Thomas Godolphin had given up everything, even to his watch, and the signet ring upon his finger. The latter was returned to him. The jewellery of the Miss Godolphins was given up. Maria’s jewellery also. In short, there was nothing that was not given up. The fortune of the Miss Godolphins, consisting of money and bank shares, had of course gone with the rest. The money had been in the Bank at interest; the shares were now worthless. Janet alone had an annuity of about a hundred a year, rather more, which nothing could deprive her of: the rest of the Godolphins were reduced to beggary. Worse off were they than any of their clamorous creditors, since for them all had gone: houses, lands, money, furniture, personal belongings. But that Thomas Godolphin would not long be in a land where these things are required, it might have been a question how he was for the future to find sufficient to live upon.

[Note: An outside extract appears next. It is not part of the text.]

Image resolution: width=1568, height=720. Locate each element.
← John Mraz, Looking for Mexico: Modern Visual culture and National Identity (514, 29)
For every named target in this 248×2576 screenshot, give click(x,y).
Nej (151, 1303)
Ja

The arrangement hinted at by Lord Averil had been carried out, and that nobleman was now the owner of Ashlydyat and all that it con tained. It may have been departing a little from the usual order of things in such cases to dispose of it by private arrangement; but it had been done with the full consent of all parties concerned. Even the creditors, who of course showed themselves ready to cavil at anything, were glad that the expense of a sale by auction should be avoided. A price had been put upon Ashlydyat, and Lord Averil gave it without a dissentient word; and the purchase of the furniture, as it stood, was undoubtedly advantageous to the sellers.

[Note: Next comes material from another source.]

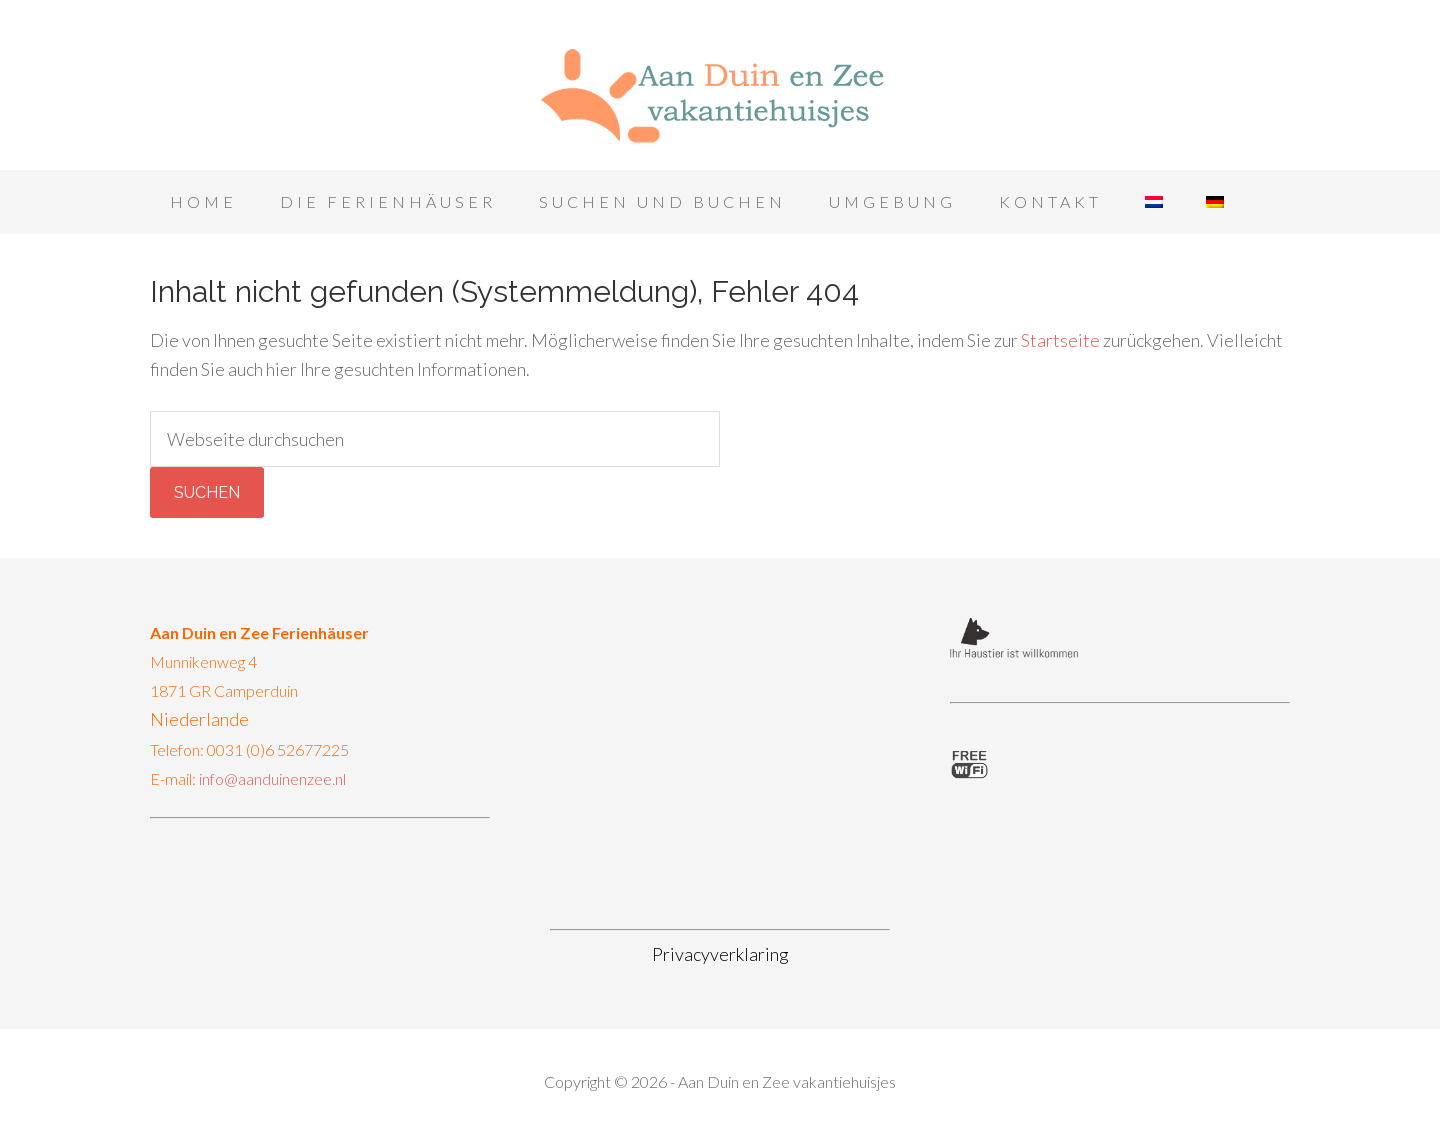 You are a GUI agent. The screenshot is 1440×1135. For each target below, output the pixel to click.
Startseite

Yes, Ashlydyat had gone from the Godolphins. But Thomas and his sisters remained in it. There had been no battle with Thomas on the score of his remaining. Lord Averil had clasped his friend’s hands within his own, and in a word or two of emotion had given him to understand that his chief satisfaction in its purchase had been the thought that he, Thomas, would remain in his own home, as long– Thomas Godolphin understood the broken words: as long as he had need of one. “Nothing would induce me to enter upon it until then,” continued Lord Averil. “So be it,” said Thomas quietly, for he fully understood the feeling, and the gratification it brought to him who conferred the obligation. “I shall not keep you out of it long, Averil.” The same words, almost the very same words that Sir George Godolphin had once spoken to his son: “I shall not keep you and Ethel long out of Ashlydyat.”

So Thomas remained at Ashlydyat with his broken health, and the weeks had gone on; and summer was now drawing to an end, and other things also. Thomas Godolphin was beginning to be better understood than he had been at the time of the crash, and people were repenting of the cruel blame they had so freely hurled upon him. The first smart of the blow had faded away, and with it the prejudice which had unjustly, though not unnaturally, distorted their judgment, and buried for the time all kindly impulse. Perhaps there was not a single creditor, whatever might be the extent of the damage he had suffered by the Bank, but would have stretched out his hand, and given him more gold, if by that means he could have saved the life of Thomas Godolphin. They learnt to remember that the fault had not lain with him: they believed that if by the sacrifice of his own life he could have averted the calamity he would have cheerfully laid it down: they knew that his days were as one long mourning, for them individually—and they took shame to themselves for having been so bitter against him, Thomas Godolphin.